QFZP status requires four conditions: adequate substance in the UAE (employees, physical office, operating expenditure), the income comes from qualifying activities (such as manufacturing, distribution to other free-zone persons, holding shares, fund management) or from transactions with other free-zone persons, non-qualifying income stays within the de-minimis threshold (the lower of AED 5 million or 5% of total revenue), and audited financial statements are prepared. Transfer pricing on related-party transactions must be at arm's length. Failing any condition forfeits QFZP status for the period — and typically the next four periods.
Nine months from the end of the relevant financial year. For a calendar-year entity, that means the 31 December 2024 year-end return is due by 30 September 2025. The return is submitted on the EmaraTax portal, and any corporate tax payable is due by the same deadline. There's no extension mechanism available in the UAE — the deadline is fixed by law. Filing late triggers the AED 500-per-month penalty plus interest on the unpaid tax.

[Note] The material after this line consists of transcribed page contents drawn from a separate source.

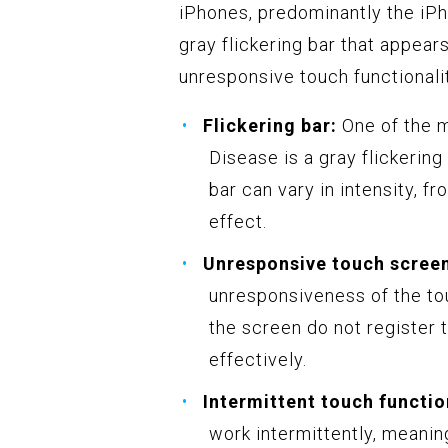
iPhones, predominantly the iPh
gray flickering bar that appears
unresponsive touch functionali
Flickering bar:
One of the 
Disease is a gray flickering
bar can vary in intensity, f
effect.
Unresponsive touch scree
unresponsiveness of the tou
the screen do not register t
effectively.
Intermittent touch functio
work intermittently, meanin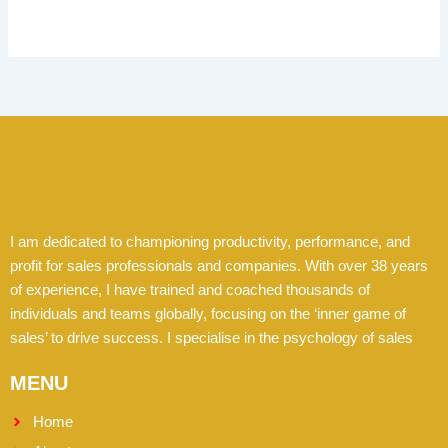
I am dedicated to championing productivity, performance, and
profit for sales professionals and companies. With over 38 years
of experience, I have trained and coached thousands of
individuals and teams globally, focusing on the ‘inner game of
sales’ to drive success. I specialise in the psychology of sales
MENU
Home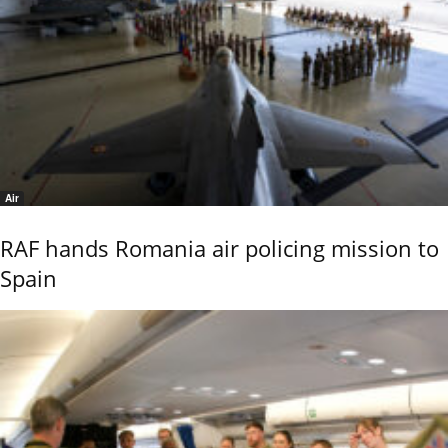
Air
RAF hands Romania air policing mission to
Spain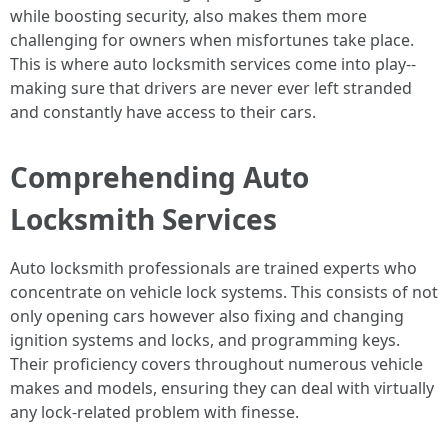
while boosting security, also makes them more
challenging for owners when misfortunes take place.
This is where auto locksmith services come into play--
making sure that drivers are never ever left stranded
and constantly have access to their cars.
Comprehending Auto
Locksmith Services
Auto locksmith professionals are trained experts who
concentrate on vehicle lock systems. This consists of not
only opening cars however also fixing and changing
ignition systems and locks, and programming keys.
Their proficiency covers throughout numerous vehicle
makes and models, ensuring they can deal with virtually
any lock-related problem with finesse.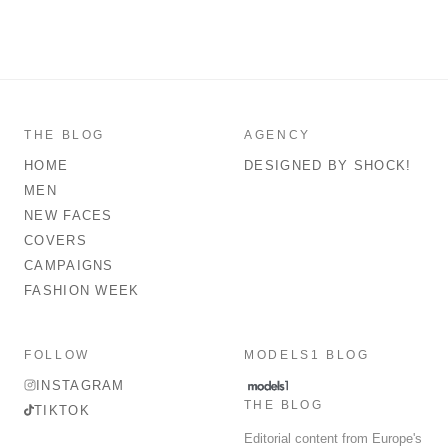
THE BLOG
AGENCY
HOME
DESIGNED BY SHOCK!
MEN
NEW FACES
COVERS
CAMPAIGNS
FASHION WEEK
FOLLOW
MODELS1 BLOG
INSTAGRAM
THE BLOG
TIKTOK
Editorial content from Europe's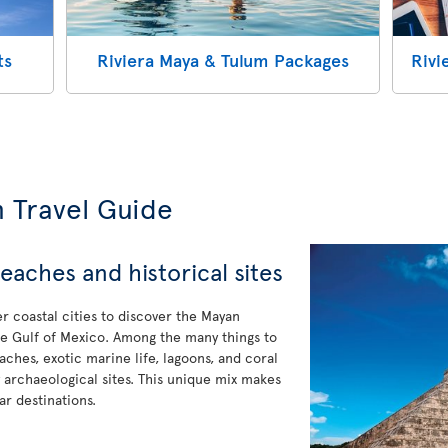
ts
Riviera Maya & Tulum Packages
Rivi
m Travel Guide
eaches and historical sites
er coastal cities to discover the Mayan
 the Gulf of Mexico. Among the many things to
eaches, exotic marine life, lagoons, and coral
ny archaeological sites. This unique mix makes
r destinations.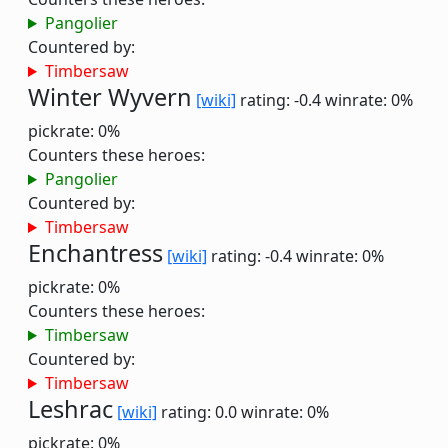
Pangolier
Countered by:
Timbersaw
Winter Wyvern
[wiki]
rating: -0.4
winrate: 0%
pickrate: 0%
Counters these heroes:
Pangolier
Countered by:
Timbersaw
Enchantress
[wiki]
rating: -0.4
winrate: 0%
pickrate: 0%
Counters these heroes:
Timbersaw
Countered by:
Timbersaw
Leshrac
[wiki]
rating: 0.0
winrate: 0%
pickrate: 0%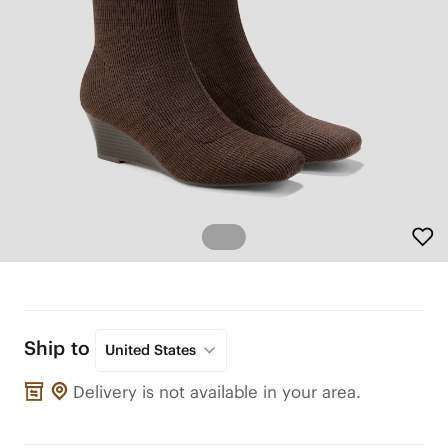
Ship to
United States
Delivery is not available in your area.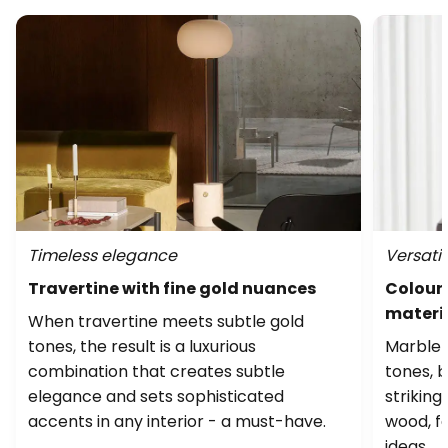
Timeless elegance
Versatil
Travertine with fine gold nuances
Colourf
materi
When travertine meets subtle gold
tones, the result is a luxurious
Marble i
combination that creates subtle
tones, b
elegance and sets sophisticated
striking
accents in any interior - a must-have.
wood, fa
ideas.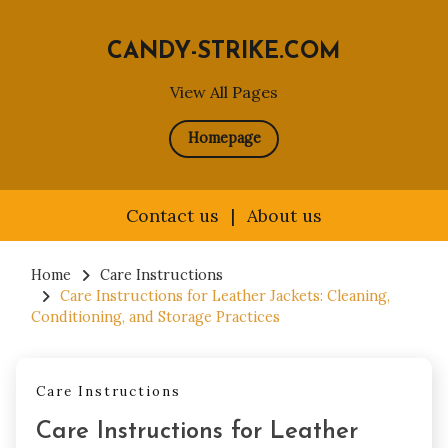
CANDY-STRIKE.COM
View All Pages
Homepage
Contact us
|
About us
Skip
to
Home
Care Instructions
Care Instructions for Leather Jackets: Cleaning,
content
Conditioning, and Storage Practices
Care Instructions
Care Instructions for Leather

Yes. Tax losses from one period can be carried forward indefinitely and offset against up to 75% of taxable income in future periods — subject to a continuity-of-business test and ownership continuity (no more than 50% change in ownership between the loss-generating period and the offset period, unless the same business continues). Pre-CT losses (from periods ending before 1 June 2023) are not available for carry-forward; the loss clock starts when the entity first becomes subject to UAE corporate tax.

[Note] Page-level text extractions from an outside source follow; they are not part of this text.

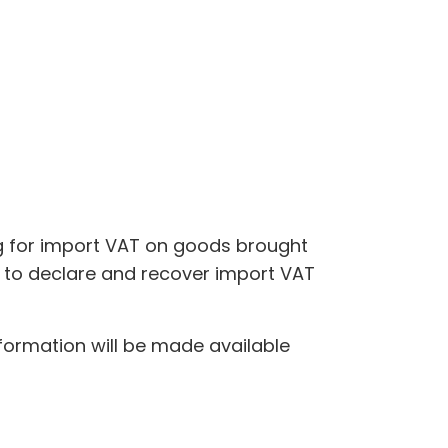
ng for import VAT on goods brought
le to declare and recover import VAT
nformation will be made available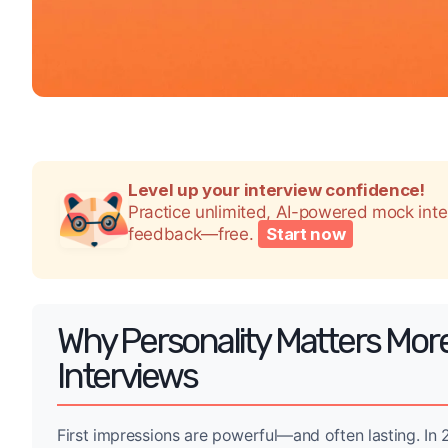
Level up your interview confidence!
Practice unlimited, AI-powered mock int
feedback—free.
Start now
Why Personality Matters Mor
Interviews
First impressions are powerful—and often lasting. I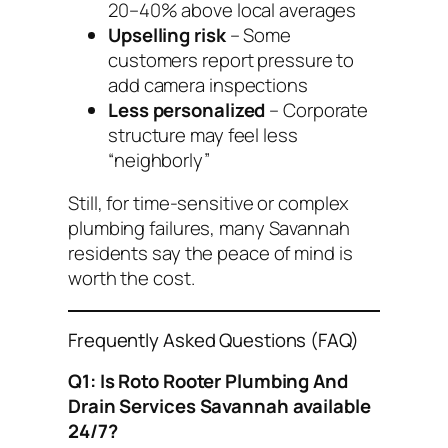
20–40% above local averages
Upselling risk
– Some
customers report pressure to
add camera inspections
Less personalized
– Corporate
structure may feel less
“neighborly”
Still, for time-sensitive or complex
plumbing failures, many Savannah
residents say the peace of mind is
worth the cost.
Frequently Asked Questions (FAQ)
Q1: Is Roto Rooter Plumbing And
Drain Services Savannah available
24/7?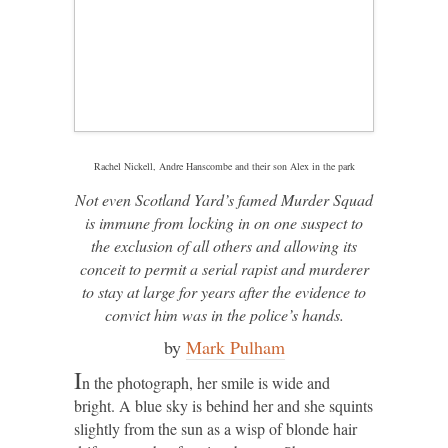
Rachel Nickell, Andre Hanscombe and their son Alex in the park
Not even Scotland Yard’s famed Murder Squad
is immune from locking in on one suspect to
the exclusion of all others and allowing its
conceit to permit a serial rapist and murderer
to stay at large for years after the evidence to
convict him was in the police’s hands.
by
Mark Pulham
I
n the photograph, her smile is wide and
bright. A blue sky is behind her and she squints
slightly from the sun as a wisp of blonde hair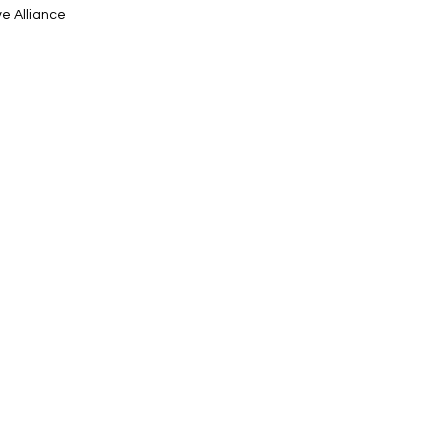
ve Alliance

A tax group lets a UAE parent company and its 95%-or-more owned UAE subsidiaries file a single consolidated corporate tax return. Intra-group transactions are eliminated, losses can offset across the group and only one annual return is filed. The group election is made by the parent through EmaraTax and requires all members to have the same financial year-end and apply the same accounting standards. It typically reduces administrative cost for groups with multiple UAE entities and helps optimise loss utilisation across members.